Based on the recommendation above, and with reference to the conditions set forth in this annex, the pharmacopoeial texts referenced in Section 2.1 of this annex can be considered interchangeable.  However, FDA might request that a company demonstrate that the chosen method is acceptable and suitable for a specific material or product, irrespective of the origin of the method.

4.3 EU Consideration

For the European Union, regulatory authorities can accept the reference in a marketing authorisation application, renewal or variation application citing the use of the corresponding text from another pharmacopoeia as referenced in Section 2.1, in accordance with the conditions set out in this annex, as fulfilling the requirements for compliance with the Ph. Eur. Chapter 2.6.14. on the basis of the declaration of interchangeability made above.

4.4 MHLW Consideration

The pharmacopoeial texts referenced in Section 2.1 of this annex can be used as interchangeable in accordance with the conditions set out in this annex.  Details of implementation requirements will be provided in the notification by MHLW when this annex is implemented.
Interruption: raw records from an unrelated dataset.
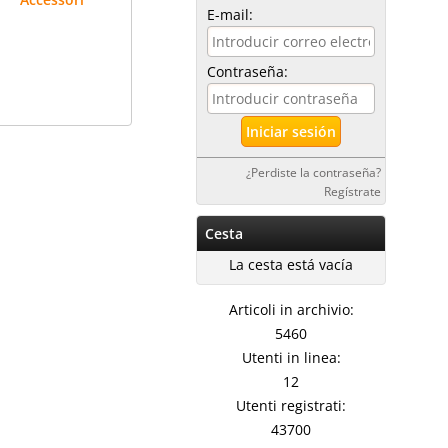
E-mail:
Contraseña:
¿Perdiste la contraseña?
Regístrate
Cesta
La cesta está vacía
Articoli in archivio:
5460
Utenti in linea:
12
Utenti registrati:
43700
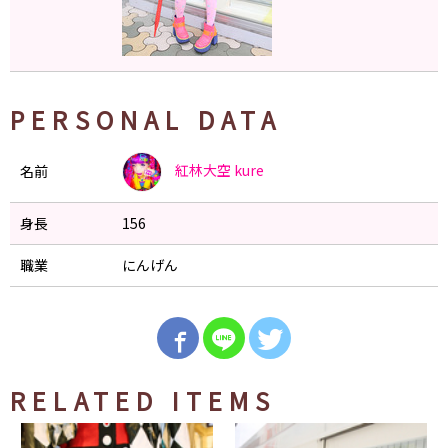
PERSONAL DATA
紅林大空
kure
名前
身長
156
職業
にんげん
RELATED ITEMS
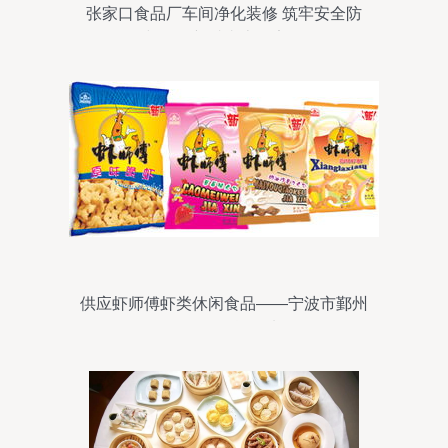
张家口食品厂车间净化装修 筑牢安全防
线，保障“舌尖上的安全”
供应虾师傅虾类休闲食品——宁波市鄞州
区日用百货优选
4.5 Health Canada Consideration

In Canada any of the pharmacopoeial texts cited in Section 2.1 of this annex and used in accordance with the conditions set out in this annex can be considered interchangeable.

5. REFERENCES

5.1

The PDG Stage 5B sign-off document (Rev. 1 – Correction 1): Japanese Pharmacopoeial Forum, Volume 18, number 4 (December 2009).

5.2

The pharmacopoeial references for the Bacterial Endotoxins Test General Chapter for this annex are:

5.2.1

European Pharmacopoeia (Ph. Eur.): Supplement 6.6 (official January 1, 2010), Bacterial Endotoxins (reference 01/2010:20614).

5.2.2

Japanese Pharmacopoeia (JP): General Test 4.01 Bacterial Endotoxins Test as it appears in the JP Sixteenth Edition (March 24, 2011, The Ministry of Health, Labour and Welfare Ministerial Notification No.65).

5.2.3

United States Pharmacopeia (USP): Text for <85> Bacterial Endotoxins Test, USP 33 Reissue (published April 2010 and official October 1, 2010).